Dabei handelt es sich um eine Information eines Onlineshops, der CBD-Öl verkauft. Einschränkend ist dort zu lesen: »Es liegen weder Studien mit positiven noch mit negativen Ergebnissen vor, die Aufschluss über die Unbedenklichkeit der Einnahme von CBD während der Schwangerschaft geben könnten. Allerdings existieren zahlreiche Erfahrungsberichte von Frauen, die ihrem Körper sowohl während der Schwangerschaft, als auch während der Stillzeit CBD zugeführt haben. Den Kindern dieser Frauen scheint es gut zu gehen und die Frauen selbst berichten von einer unbeschwerten Schwangerschaft ohne übermäßige Übelkeit, Heißhungerattacken oder hormonbedingten Stimmungsschwankungen«. Die erste Anlaufstelle für die Anwendung von Substanzen in Schwangerschaft und Stillzeit ist die Homepage Embryotox. Hier taucht kein Eintrag zu CBD auf.

 

Autismusrisiko erhöht

 

Eine kanadische Studie untersuchte, ob ein Cannabiskonsum in der Schwangerschaft das spätere Autismusrisiko für die Kinder steigert (Corsi et al. 2020). Die teilweise Legalisierung von Cannabis in den USA und Kanada hat dazu geführt, dass dort vermehrt Schwangere die Droge gegen Schwangerschaftsübelkeit einsetzen.

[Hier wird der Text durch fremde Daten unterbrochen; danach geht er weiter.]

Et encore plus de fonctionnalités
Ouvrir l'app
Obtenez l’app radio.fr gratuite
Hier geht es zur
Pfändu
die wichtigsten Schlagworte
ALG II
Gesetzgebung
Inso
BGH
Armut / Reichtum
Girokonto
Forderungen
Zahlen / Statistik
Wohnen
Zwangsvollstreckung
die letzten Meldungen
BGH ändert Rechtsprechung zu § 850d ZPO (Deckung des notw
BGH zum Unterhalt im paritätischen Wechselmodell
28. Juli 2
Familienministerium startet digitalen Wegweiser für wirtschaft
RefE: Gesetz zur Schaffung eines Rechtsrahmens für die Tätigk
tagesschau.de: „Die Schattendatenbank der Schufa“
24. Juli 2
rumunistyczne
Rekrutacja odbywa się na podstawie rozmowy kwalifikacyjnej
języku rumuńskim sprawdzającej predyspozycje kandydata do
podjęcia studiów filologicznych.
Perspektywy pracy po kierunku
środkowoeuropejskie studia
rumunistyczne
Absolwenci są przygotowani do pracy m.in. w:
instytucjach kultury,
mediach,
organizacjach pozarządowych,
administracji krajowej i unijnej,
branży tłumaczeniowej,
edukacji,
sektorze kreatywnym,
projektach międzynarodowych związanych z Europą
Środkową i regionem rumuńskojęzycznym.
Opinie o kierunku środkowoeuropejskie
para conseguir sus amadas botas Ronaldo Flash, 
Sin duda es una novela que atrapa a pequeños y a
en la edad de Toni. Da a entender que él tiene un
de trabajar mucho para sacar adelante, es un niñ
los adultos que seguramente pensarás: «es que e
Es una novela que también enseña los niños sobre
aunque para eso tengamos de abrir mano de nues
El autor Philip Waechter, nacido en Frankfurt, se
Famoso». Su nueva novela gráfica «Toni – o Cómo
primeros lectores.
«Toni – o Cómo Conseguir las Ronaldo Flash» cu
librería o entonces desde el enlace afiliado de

Es ist bewiesen, dass die Rezeptoren für die endogenen Cannabinoide vor der Geburt im Körper und insbesondere im Gehirn des Feten vorhanden sind. Es steht zu befürchten, dass der Konsum der Droge durch Schwangere dem werdenden Kind Schaden zufügt, wofür in den vergangenen Jahren Hinweise gefunden wurden. In einer Studie wurde gezeigt, dass Schwangere, die Cannabis rauchen, häufiger eine Frühgeburt erleiden (aerzteblatt.de 2019).

An einer Autismus-Spektrum-Störung leiden in den USA mittlerweile mehr als 1 % aller Kinder. Die Entstehung könnte nach Einschätzung von Hirnforschern in der vorgeburtlichen Phase liegen (Corsi et al. 2020).

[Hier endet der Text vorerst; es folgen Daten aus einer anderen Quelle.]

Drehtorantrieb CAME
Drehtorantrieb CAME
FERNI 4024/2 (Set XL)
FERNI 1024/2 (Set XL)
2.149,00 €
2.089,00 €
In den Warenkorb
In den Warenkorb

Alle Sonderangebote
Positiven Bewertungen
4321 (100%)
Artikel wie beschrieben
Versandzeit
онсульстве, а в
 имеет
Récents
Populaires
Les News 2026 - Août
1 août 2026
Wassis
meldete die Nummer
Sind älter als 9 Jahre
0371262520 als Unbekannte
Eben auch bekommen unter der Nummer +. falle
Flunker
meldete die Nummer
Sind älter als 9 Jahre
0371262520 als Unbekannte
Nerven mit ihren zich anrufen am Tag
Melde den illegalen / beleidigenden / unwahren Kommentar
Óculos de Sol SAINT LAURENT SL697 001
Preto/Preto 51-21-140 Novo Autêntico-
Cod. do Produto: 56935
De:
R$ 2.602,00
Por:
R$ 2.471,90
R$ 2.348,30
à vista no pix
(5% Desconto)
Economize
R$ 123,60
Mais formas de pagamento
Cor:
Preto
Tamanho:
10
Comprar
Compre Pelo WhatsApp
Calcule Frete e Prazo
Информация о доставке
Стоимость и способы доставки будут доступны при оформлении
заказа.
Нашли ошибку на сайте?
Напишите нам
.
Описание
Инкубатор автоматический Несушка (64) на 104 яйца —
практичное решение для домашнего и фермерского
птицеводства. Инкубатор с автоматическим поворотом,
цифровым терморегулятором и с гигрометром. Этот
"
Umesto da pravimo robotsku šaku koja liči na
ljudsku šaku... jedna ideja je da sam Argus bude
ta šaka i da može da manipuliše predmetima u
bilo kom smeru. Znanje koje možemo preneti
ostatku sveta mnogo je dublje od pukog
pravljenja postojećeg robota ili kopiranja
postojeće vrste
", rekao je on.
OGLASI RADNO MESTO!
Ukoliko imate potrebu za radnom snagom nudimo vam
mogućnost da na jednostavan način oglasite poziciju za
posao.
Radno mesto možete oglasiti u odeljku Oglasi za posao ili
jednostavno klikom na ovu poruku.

Die StudienautorInnen konnten allerdings 2.200 Frauen ermitteln, die ausschließlich Cannabis und keine anderen Drogen konsumiert haben wollen. Für die Kinder, deren Mütter einen Cannabiskonsum angegeben hatten, ermittelten sie eine Inzidenz von Autismus-Spektrum-Störungen vom 4,00 pro 1.000 Personenjahre (erkrankte Personen pro Jahr).

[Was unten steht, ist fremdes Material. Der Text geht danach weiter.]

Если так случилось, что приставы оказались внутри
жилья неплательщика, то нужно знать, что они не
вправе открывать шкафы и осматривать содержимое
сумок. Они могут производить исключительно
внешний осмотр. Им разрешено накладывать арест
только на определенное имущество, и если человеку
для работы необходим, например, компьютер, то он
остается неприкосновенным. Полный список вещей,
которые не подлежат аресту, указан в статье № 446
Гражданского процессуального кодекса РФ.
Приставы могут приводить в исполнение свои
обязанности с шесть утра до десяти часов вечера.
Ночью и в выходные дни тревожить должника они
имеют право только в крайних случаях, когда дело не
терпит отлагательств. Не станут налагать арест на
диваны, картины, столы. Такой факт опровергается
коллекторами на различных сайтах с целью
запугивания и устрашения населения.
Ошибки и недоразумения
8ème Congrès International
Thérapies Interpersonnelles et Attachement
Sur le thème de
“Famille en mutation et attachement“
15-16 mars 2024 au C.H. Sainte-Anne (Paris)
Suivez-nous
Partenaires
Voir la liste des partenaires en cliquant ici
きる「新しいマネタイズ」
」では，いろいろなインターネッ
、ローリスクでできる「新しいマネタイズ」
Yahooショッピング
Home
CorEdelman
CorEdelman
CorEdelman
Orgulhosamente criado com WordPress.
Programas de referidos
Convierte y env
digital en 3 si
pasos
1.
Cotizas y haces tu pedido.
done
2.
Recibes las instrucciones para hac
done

Von den nicht pränatal mit Cannabis exponierten Kindern erkrankten dagegen nur 2,42 pro 1.000 Personenjahre. Je nach Studienkohorte ist damit das Risiko für die neurologische Störung bis zu doppelt so hoch. Die Kinder der Cannabis-konsumierenden Schwangeren erkrankten auch häufiger an anderen geistigen Behinderungen und Lernstörungen. Wie viel Cannabis die Mütter konsumiert hatten, wurde nicht untersucht. Deshalb müssen noch einige Fragen geklärt werden.

Da die meisten Studien über Cannabinoide in der Schwangerschaft mit Cannabis als Ganzpflanze oder -extrakt durchgeführt wurden, ist kein Rückschluss darüber möglich, ob die fetalen Schäden durch THC, CBD oder beide entstanden sind.

 

FrauenärztInnen warnen

 

Der Präsident des Berufsverbandes der Frauenärzte Dr. Christian Albring warnt: »Da das Gehirn des ungeborenen Babys sich von Tag zu Tag weiterentwickelt, wirkt Cannabis genau wie Alkohol nicht einfach nur als Droge, sondern als Gift« (aerzteblatt.de 2019). Er betonte, es sei zwar unklar, wie viele Frauen mit dem Cannabisrauchen aufhörten, wenn sie schwanger würden. Vor allem Schwangeren, die legale oder illegale Drogen regelmäßig und in größeren Mengen konsumierten, dürfte die Abstinenz aber schwerfallen, sagte er. Dem Berufsverband zufolge gibt es sehr deutliche Hinweise darauf, dass sich die Funktionsweise des kindlichen Gehirns dauerhaft verändert, wenn die Mutter während der Schwangerschaft Cannabis konsumiert (aerzteblatt.de 2019).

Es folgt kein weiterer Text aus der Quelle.